Cryptocurrency Market Developments

In the cryptocurrency world, Solana’s price is nearing a potential breakout, thanks to nearly $1 billion in spot ETF inflows from institutional investors. Aave (AAVE) also looks like it might break out, trading above $204. The S&P 500 rose following a US Federal Reserve rate cut earlier in the week, which many viewed as cautious. This helped boost non-tech sectors of the market. Investors should thoroughly research before making decisions, as there are risks and emotional stress involved. FXStreet and its authors do not offer personalized investment advice; all information should be reviewed carefully. China’s industrial production growth for November was at 4.8%, lower than the 5% expected, indicating ongoing economic slowdowns. This marks the third month of slowing growth, which could negatively impact industrial commodities. It’s a good time to consider buying put options on commodity-linked assets, like Australian dollar futures or major mining stocks, to hedge against further declines.
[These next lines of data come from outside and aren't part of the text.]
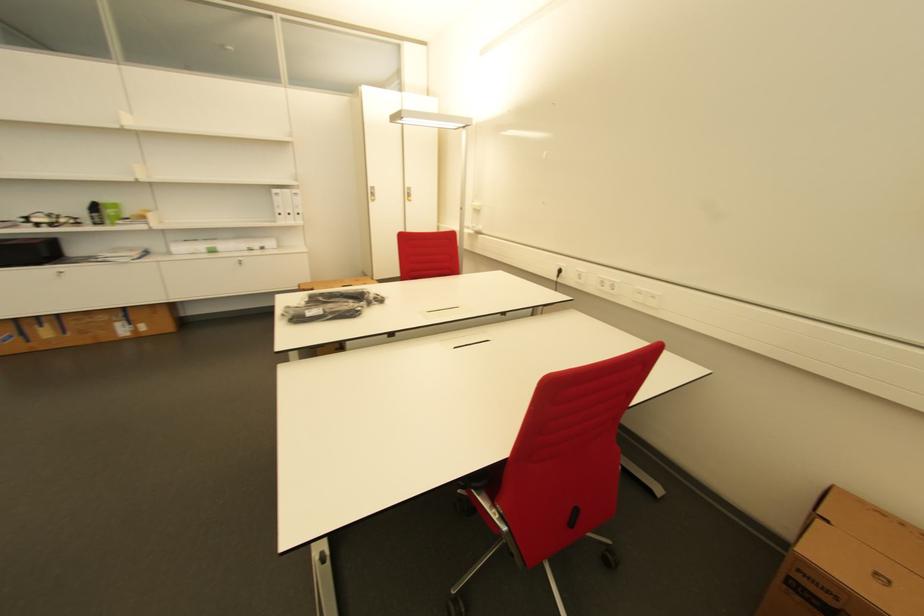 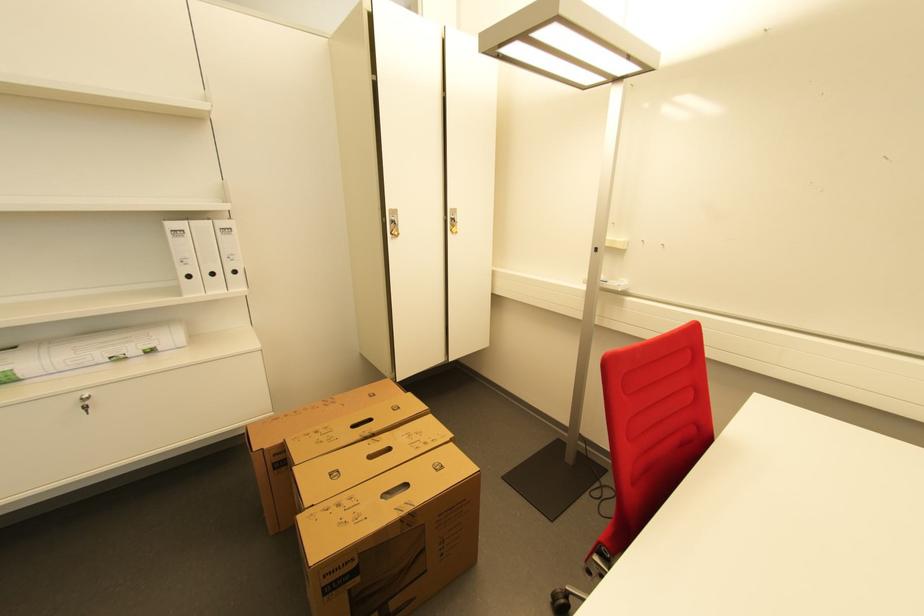 Where in the second image is the point corresponding to pixel 268 249 from the first image?

(155, 352) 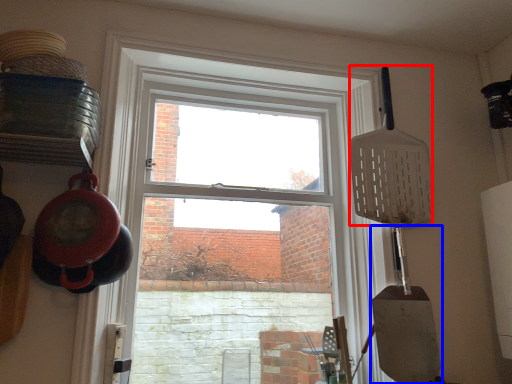 Question: Which point is further to the camera, spatula (highlighted by a red box) or shovel (highlighted by a blue box)?

Choices:
 (A) spatula
 (B) shovel

Answer: (A)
Federal Reserve Rate Cut and Market Impact

The recent Federal Reserve rate cut has pushed the S&P 500 up, but this increase could be fragile amid signs of a global slowdown. The US 2-year yield is around 3.50%, and derivatives markets suggest a 65% probability of another rate cut by March 2026, signaling the Fed’s concerns about growth. Traders should prepare for higher volatility by buying VIX call options or using index option straddles for potential sharp moves in either direction. There’s a significant split in the commodities market that traders can take advantage of. WTI crude oil is struggling to stay above $57 a barrel, reflecting weak manufacturing data from China, while gold has surged past $4,300 an ounce. This difference suggests a stagflationary environment, and a pair trade of long gold futures against short crude oil futures might be a smart strategy in the coming weeks. In currency markets, the weakness of the Japanese Yen is a major factor, supporting pairs like AUD/JPY even as Australia faces challenges from China. The Bank of Japan’s commitment to its loose monetary policy, confirmed in November 2025, continues to burden the Yen. Therefore, using options to establish a bearish position on the Yen against a basket of currencies could provide opportunities, despite slowdowns in other markets. Create your live VT Markets account and start trading now.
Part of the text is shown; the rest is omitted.